Spark Savings Vault Intents

Overview

Spark Liquidity Intents is a system designed to handle large liquidity operations across Spark protocol. It consists of two components: Borrow Intents and Savings Intents. This repository contains the Savings Intent contract (SavingsVaultIntents).

Problem

Spark Savings Vaults are ERC-4626 vaults where users deposit assets and receive vault shares. When users want to withdraw especially large amounts the vault may not hold enough idle liquidity to process the redemption immediately. A direct on-chain redeem call would simply revert, leaving the user unable to exit their position.

Solution

The Savings Intent contract introduces an intent-based withdrawal mechanism. Instead of redeeming directly from the vault, users submit a withdrawal intent (an on-chain request) specifying how many shares they want to redeem, who should receive the underlying assets, and a deadline. The ALM Planner (an off-chain relayer system) monitors these intents, orchestrates the necessary liquidity (e.g., unwinding positions and transferring assets into the vault), and then calls the contract to atomically fulfill the redemption.

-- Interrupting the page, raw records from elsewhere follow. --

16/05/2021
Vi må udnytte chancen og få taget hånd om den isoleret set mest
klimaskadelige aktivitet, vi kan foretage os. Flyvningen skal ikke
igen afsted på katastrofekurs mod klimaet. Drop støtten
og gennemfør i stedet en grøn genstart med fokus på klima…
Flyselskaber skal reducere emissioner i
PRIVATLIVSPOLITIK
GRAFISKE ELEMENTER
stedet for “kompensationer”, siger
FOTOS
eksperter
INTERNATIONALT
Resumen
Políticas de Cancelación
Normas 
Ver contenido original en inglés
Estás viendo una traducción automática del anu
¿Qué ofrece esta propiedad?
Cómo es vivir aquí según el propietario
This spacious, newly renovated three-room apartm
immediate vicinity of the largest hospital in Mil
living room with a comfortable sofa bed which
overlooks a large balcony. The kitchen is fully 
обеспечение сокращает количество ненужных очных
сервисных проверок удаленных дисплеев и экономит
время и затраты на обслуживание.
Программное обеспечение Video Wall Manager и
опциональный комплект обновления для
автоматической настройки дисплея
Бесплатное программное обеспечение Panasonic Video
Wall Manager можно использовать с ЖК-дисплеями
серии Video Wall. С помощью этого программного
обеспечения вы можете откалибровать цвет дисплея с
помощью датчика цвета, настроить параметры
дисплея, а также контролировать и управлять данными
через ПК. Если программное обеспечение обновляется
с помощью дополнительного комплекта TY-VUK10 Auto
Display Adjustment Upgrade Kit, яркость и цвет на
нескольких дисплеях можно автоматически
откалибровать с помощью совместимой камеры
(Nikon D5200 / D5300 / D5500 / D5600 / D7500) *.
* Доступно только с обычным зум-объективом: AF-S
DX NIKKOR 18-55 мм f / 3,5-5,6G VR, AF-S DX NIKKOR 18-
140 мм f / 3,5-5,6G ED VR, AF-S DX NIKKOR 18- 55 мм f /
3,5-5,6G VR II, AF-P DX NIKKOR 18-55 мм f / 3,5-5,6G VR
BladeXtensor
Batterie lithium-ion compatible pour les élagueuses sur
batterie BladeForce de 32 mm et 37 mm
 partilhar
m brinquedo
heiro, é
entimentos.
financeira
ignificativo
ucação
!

This ensures that large withdrawals can be processed reliably without requiring the vault to hold excess idle capital at all times.

Architecture

The system involves three actors:

Actor	Role
User	Holds vault shares and submits withdrawal intent requests
SavingsVaultIntents Contract	Stores withdrawal requests and executes atomic redemptions on fulfillment
ALM Planner (Relayer)	Off-chain system that monitors intent events, orchestrates vault liquidity, and calls fulfill

User Flow

Step-by-step flow (current implementation):

1. Approve shares: User approves the SavingsVaultIntents contract to spend their vault shares via vault.approve(intentContract, shares).
2. Create request: User calls request(vault, shares, recipient, deadline) on the intent contract. The contract validates all preconditions and stores the WithdrawRequest.
3. Event emitted: A RequestCreated event is emitted containing the account, vault, requestId, shares, recipient, and deadline.
4. Liquidity orchestration: The ALM Planner monitors RequestCreated events. It orchestrates the required liquidity by instructing asset liquidation and transferring the proceeds into the Spark Vault so it has enough idle assets to cover the redemption.
5. Fulfill request: The ALM Planner calls fulfill(account, vault, requestId) on the intent contract.
6. Atomic redemption: The contract deletes the stored request and calls vault.redeem(shares, recipient, account), redeeming on behalf of the user using their share allowance and sending the underlying assets directly to the recipient. The intent contract never holds any shares or assets.
7. User receives assets: The user (or specified recipient) receives the underlying assets in their wallet.

Functionality

User Operations

Creating a Request

A user calls request(vault, shares, recipient, deadline) to create a withdrawal intent. The function returns a unique requestId (auto-incrementing per vault). The request is stored in the contract's withdrawRequests mapping, keyed by account → vault → WithdrawRequest.

Multiple Vaults

A user can have one active request per vault simultaneously. Since requests are keyed by (account, vault), a user can hold separate active requests across different vaults (e.g., one for USDC vault and one for ETH vault) without interference.

Overwriting a Request

If a user calls request() for a vault where they already have an active request, the new request overwrites the previous one, even if the new request is for a smaller amount. A new requestId is assigned from the vault's incrementing counter. The old request is silently replaced, and is thus considered cancelled even if no RequestCancelled event is emitted. Further, if the planner is processing requests as FIFO, the new request will be at the end of the queue.

Cancelling a Request

A user can cancel their pending request by calling cancel(vault). This deletes the stored request and emits a RequestCancelled event with the cancelled requestId. Cancelling a request for a vault with no active request reverts.

Fulfillment (Relayer)

The fulfill(account, vault, requestId) function is restricted to accounts with the RELAYER role (the Spark ALM Planner). When called, it:

1. Loads the stored WithdrawRequest for the given account and vault
2. Validates that the request exists and the provided requestId matches the stored one (race condition protection - see Security)
3. Validates that the deadline has not been exceeded
4. Deletes the stored request
5. Calls vault.redeem(shares, recipient, account), redeeming the user's shares on their behalf (using the share allowance) and sending the underlying assets directly to the specified recipient

The fulfillment is atomic: Fulfills are all-or-nothing, partial fills are not supported. The full share amount specified in the request is redeemed or the transaction reverts. The intent contract never holds any shares or assets at any point during execution.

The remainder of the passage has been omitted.